Everything anime under the sun found a place at the event, including the major attraction: cosplay. Harley Quinn, D Va, Auriel, and Deadpool, were strutting about the mall, drawing curious glances from passers-by. More often than not, they would be accosted by fans demanding a photograph with them.

“I never knew Chennai has such a big community of anime enthusiasts!” exclaims Onnies, a cosplayer from Bangkok. She’s not alone. Given the puzzled faces of the rest of the shoppers, even a majority of Chennaiites were unaware of this underground fanbase.

A few anime enthusiasts wore their love for the culture on their sleeves. Literally, in the case of a particular cheeky young fellow with a shirt proclaiming he was, “Kawaii on the streets, hentai in the sheets.”

Have some tea?
  • The Westin hosted a traditional Japanese tea-tasting ceremony at Palladium. The kimono-wearing servers, with their legs folded under them, passed around a steaming hot cup of tea. Matcha tea and lavender green tea were served to those invited. The guests were provided with blue kimonos to wear and umbrellas to hold for the ceremony. Chefs also taught the guests how to make sushi rolls and edamame cheesecakes.

The Wire Room was host to Maid Café, where patrons were attended to by cosplayers in butler and French maid uniforms. Channelling a side kinkier than any of us thayir sadam folks are used to, bunny-ears donning blue-eyed women and men were serving the customers there from 3 pm to 7 pm.

Meanwhile, back at Palladium’ atrium, Itanagar-based cosplayer Juno Pinggam is heading a anime voice workshop, showing how you can utter a single word: ‘Onii chan’, (big brother) with different emotions. When you are angry, you scrunch up your face. “Onii chaaaaan,” she screams.

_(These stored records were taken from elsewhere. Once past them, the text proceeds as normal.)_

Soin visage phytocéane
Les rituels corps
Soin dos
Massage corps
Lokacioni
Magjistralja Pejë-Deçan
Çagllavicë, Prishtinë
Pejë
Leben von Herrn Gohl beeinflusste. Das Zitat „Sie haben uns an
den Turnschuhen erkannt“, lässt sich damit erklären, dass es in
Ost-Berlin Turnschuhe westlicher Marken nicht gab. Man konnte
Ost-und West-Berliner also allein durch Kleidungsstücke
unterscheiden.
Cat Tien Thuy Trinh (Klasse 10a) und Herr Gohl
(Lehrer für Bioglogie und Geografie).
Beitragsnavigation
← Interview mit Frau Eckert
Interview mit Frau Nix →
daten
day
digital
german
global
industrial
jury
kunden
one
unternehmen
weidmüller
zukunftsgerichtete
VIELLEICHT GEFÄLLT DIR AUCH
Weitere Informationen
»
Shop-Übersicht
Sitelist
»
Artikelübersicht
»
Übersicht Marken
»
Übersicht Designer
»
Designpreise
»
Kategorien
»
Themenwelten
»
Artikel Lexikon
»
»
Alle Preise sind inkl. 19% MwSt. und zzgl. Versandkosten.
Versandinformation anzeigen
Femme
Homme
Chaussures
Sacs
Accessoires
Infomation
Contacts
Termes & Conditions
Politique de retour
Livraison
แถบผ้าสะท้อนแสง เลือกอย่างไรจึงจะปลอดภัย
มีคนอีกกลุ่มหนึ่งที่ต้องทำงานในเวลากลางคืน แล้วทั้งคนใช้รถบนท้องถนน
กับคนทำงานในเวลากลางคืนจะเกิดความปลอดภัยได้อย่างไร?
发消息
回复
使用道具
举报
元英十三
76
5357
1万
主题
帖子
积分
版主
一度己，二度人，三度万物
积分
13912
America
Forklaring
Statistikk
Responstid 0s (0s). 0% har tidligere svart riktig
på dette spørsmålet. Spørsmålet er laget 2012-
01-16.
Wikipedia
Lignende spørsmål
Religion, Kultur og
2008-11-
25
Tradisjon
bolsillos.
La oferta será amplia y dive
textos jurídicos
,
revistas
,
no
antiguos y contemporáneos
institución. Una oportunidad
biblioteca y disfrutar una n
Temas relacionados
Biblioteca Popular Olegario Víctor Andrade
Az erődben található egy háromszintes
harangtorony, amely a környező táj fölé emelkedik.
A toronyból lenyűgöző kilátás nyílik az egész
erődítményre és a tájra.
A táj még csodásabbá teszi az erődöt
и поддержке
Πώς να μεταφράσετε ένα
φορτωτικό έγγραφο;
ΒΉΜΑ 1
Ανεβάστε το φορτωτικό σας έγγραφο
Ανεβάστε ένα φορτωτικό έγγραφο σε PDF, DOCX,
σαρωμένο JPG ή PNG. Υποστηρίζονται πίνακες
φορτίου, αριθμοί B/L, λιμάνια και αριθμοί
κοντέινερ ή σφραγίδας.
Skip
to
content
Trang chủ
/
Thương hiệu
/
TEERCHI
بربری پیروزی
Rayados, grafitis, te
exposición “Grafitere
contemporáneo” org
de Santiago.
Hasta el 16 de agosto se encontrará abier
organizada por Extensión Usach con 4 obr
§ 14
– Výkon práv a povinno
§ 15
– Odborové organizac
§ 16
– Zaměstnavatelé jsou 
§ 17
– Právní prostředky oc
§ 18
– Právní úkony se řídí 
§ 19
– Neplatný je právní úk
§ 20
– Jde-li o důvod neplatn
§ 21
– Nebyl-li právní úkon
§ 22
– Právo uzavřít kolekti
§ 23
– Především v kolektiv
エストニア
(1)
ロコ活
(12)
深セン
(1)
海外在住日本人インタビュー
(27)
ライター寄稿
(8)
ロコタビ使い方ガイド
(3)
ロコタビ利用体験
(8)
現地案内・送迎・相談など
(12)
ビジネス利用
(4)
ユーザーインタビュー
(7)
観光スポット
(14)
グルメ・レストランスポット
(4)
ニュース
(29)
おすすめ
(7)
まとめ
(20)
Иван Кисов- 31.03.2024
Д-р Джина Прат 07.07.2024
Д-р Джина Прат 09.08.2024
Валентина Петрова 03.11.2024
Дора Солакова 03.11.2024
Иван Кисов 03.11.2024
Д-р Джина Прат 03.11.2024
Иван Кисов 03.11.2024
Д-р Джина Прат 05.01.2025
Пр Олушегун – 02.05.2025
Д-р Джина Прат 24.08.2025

“When you are happy, you squeal. Onii chan!,” she gushes adding a giggle. “This workshop won’t be enough, though. You have to keep practising after you go home,” she advises the participants.

Juno, along with Onnies, also headed a cosplay making workshop. They are giving the participants DIY tips on stitching their own costumes, using a sailor costume they crafted hours before the workshop as an example. “The fabrics you use during photoshoots and stage performances are different.” reveals Juno. She has further tips on how to use the same wig in different colours, using alcohol based dyeing agents and on how to untangle wigs. There was also a Manga drawing workshop and competition.

A new side of Chennai

The three-day event came to an end with cosplay performances at the open-air auditorium in front of Phoenix. Cosplayers got on the stage to enact iconic battle scenes, songs and dances from animes. “We had over 100 cosplayers, and about 30 of them had come from various cities of Kerala, from Hyderabad, Bangalore and the Northeast. But almost 70 of them were from Chennai itself, which was pretty surprising!” says Nitesh Rohit, founder of Animecon.

This was the first Animecon hosted in Chennai and Nitesh brands it a success, “What I liked about Chennai is that in other cities, like Delhi, people need to be in full costumes to act. But here, people jump up on stage to act even without costumes. They are that in sync with the anime culture!”